In an age of romantic cynicism and the decline of marriage – last month’s new census data revealed that more people than ever are not marrying – why would we not harness the single most powerful human instinct to draw men closer to their wives? Instead of making husbands feel that their erotic needs are aberrational, let’s always encourage them to direct it toward their wives.

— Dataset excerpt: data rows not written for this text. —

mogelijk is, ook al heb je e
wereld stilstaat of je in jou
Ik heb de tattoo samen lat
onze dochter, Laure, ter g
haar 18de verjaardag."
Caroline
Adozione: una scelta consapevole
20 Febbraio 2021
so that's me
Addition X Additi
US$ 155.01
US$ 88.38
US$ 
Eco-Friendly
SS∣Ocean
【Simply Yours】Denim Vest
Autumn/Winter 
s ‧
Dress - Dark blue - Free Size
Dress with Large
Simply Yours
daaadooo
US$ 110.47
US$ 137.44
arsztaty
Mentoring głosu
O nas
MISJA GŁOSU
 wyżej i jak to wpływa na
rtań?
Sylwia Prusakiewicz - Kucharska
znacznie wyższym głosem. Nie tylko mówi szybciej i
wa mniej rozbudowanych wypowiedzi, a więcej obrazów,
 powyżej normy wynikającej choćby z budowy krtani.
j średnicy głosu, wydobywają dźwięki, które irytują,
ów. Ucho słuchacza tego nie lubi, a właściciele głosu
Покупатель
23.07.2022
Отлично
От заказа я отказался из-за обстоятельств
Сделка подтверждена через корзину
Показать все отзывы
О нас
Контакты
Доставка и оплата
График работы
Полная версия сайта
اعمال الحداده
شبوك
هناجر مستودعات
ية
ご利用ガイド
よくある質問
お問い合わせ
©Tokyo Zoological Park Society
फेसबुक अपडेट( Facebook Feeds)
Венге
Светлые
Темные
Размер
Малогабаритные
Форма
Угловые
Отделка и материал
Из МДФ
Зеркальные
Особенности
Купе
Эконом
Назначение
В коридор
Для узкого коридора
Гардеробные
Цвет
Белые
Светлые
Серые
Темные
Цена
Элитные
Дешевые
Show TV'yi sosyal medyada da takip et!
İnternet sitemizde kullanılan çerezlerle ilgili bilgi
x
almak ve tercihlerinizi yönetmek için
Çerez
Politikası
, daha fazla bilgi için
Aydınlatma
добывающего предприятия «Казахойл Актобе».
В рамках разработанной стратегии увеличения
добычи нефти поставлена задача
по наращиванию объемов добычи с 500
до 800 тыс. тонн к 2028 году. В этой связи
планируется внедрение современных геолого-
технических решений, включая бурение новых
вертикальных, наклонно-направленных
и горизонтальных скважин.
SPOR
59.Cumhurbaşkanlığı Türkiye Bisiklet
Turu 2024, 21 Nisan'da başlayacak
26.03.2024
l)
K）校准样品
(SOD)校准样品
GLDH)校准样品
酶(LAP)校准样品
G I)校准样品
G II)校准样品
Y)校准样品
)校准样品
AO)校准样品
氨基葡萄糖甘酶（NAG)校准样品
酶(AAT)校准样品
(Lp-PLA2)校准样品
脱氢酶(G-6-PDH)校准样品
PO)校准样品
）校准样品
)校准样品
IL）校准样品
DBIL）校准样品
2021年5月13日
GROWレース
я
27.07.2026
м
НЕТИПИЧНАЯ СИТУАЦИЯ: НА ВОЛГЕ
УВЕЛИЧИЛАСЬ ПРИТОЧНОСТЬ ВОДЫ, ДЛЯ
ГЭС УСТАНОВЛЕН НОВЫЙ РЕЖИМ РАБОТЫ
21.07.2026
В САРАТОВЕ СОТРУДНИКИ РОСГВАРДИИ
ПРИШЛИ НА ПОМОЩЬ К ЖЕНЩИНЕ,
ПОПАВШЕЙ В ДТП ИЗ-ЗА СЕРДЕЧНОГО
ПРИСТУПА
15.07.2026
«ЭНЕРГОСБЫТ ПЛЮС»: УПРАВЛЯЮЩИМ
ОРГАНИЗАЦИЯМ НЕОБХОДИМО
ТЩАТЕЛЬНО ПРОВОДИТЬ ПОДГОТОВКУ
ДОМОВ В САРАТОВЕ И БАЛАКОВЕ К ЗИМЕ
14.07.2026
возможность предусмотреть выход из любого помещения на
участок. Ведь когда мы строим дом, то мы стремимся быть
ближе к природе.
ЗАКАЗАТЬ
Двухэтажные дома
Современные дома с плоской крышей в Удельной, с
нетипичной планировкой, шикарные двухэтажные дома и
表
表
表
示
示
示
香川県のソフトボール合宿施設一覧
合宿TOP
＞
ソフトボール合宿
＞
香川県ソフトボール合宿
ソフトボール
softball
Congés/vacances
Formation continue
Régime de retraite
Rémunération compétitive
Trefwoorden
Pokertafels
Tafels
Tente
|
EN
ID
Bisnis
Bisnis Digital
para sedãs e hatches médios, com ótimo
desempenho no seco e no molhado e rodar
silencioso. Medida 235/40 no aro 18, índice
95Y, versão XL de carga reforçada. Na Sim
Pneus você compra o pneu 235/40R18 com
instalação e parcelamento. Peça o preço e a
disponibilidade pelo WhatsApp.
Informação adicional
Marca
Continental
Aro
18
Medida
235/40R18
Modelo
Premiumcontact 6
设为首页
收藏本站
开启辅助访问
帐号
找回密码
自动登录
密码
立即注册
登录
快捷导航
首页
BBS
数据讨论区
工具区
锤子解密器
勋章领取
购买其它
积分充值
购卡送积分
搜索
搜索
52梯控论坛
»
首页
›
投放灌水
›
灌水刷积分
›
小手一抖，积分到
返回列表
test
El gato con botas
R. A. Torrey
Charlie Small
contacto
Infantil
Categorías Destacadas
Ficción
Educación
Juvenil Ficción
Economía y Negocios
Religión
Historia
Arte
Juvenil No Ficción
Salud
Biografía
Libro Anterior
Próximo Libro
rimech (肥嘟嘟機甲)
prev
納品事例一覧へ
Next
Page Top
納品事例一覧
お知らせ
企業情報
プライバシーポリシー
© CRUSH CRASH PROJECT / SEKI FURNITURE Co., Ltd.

I recognize that this would not have stopped the actions of the rabbi in question. But I am not merely addressing sexual aberration. I am looking to find erotic ways to strengthen marriage.
Recently an Orthodox Jewish sex counselor attacked me for an interview I gave on “Kosher Lust” to New York magazine, where I said that that Jewish law encourages a man to make his wife climax before he does. This is Judaism’s tacit acknowledgment of a fact that modern science has finally caught up with – that women are much more sexual than men, with more deeply-rooted sexual needs. But the counselor in question accused me of putting undue pressure on men to pleasure their wives.
Can we stop this? Can we cease always portraying sex in religion as a man’s game? The ketubah – the marriage contract read at every Jewish wedding – is an express and shockingly public declaration of a man’s sexual obligations to his wife, rather than the reverse.
And that’s what makes this story of rabbinic voyeurism so particularly tragic.
If there is one message conveyed by the mikvah it is the sacredness of sex. Before a couple indulges their pent-up sexual passion, which has been denied and allowed to build for a number of days, they declare the godliness of sex by immersing in holy waters. It is a far cry from the declaration of the celibate St. Paul that marital sex is a concession to man’s sinful nature and it’s better to have it than to burn. Judaism sanctifies carnal desire instead, by preceding it with immersion in a ritual pool.
Sex is kosher, steamy, and wet.
And why the woman? Because men always have needed sexual novelty to create passion and have often made the tragic error of finding it in new flesh rather than in creative play with their wives. So God gives them a woman who emerges fresh from the primordial waters.
Men have their source in the earth, a symbol of sexuality that can be left arid and lifeless, while women find renewal in the eternal spring of life. And a husband should seek sexual renewal in his wife – unpeeling her erotic layers – rather than in the superficiality of porn or the criminal invasion of a woman’s privacy.
It’s a lesson that every man and husband, without exception, must learn, learn again, and repeat.